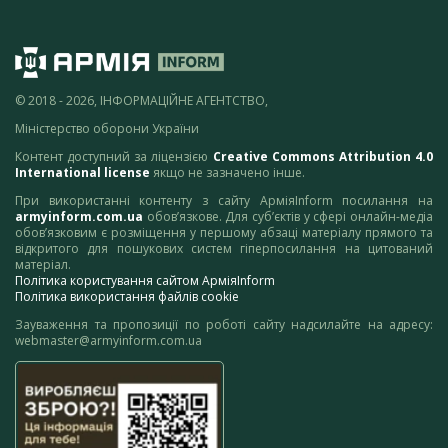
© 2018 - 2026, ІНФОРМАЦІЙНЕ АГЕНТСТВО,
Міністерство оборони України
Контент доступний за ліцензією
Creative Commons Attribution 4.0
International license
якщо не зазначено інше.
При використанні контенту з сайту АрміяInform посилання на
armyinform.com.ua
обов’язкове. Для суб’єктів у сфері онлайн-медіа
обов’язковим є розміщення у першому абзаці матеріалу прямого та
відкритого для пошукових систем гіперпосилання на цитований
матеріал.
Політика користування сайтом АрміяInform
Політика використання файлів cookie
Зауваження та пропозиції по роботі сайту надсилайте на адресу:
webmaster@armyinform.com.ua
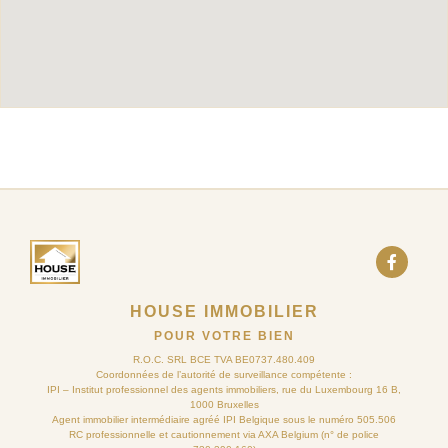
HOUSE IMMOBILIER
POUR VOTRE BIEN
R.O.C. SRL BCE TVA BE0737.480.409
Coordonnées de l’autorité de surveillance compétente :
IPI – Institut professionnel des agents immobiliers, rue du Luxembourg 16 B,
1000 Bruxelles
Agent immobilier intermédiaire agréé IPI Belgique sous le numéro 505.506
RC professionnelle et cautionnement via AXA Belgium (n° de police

☆ ☆ ☆ ☆

■ Try it
Above this task is a listing with pictures in it. Retype only the lines from the one containing "якщо не зазначено інше." through the one containing "Coordonnées de l’autorité", both included, and not the pictures.

■ Written answer
якщо не зазначено інше.
При використанні контенту з сайту АрміяInform посилання на
armyinform.com.ua
обов’язкове. Для суб’єктів у сфері онлайн-медіа
обов’язковим є розміщення у першому абзаці матеріалу прямого та
відкритого для пошукових систем гіперпосилання на цитований
матеріал.
Політика користування сайтом АрміяInform
Політика використання файлів cookie
Зауваження та пропозиції по роботі сайту надсилайте на адресу:
webmaster@armyinform.com.ua
HOUSE IMMOBILIER
POUR VOTRE BIEN
R.O.C. SRL BCE TVA BE0737.480.409
Coordonnées de l’autorité de surveillance compétente :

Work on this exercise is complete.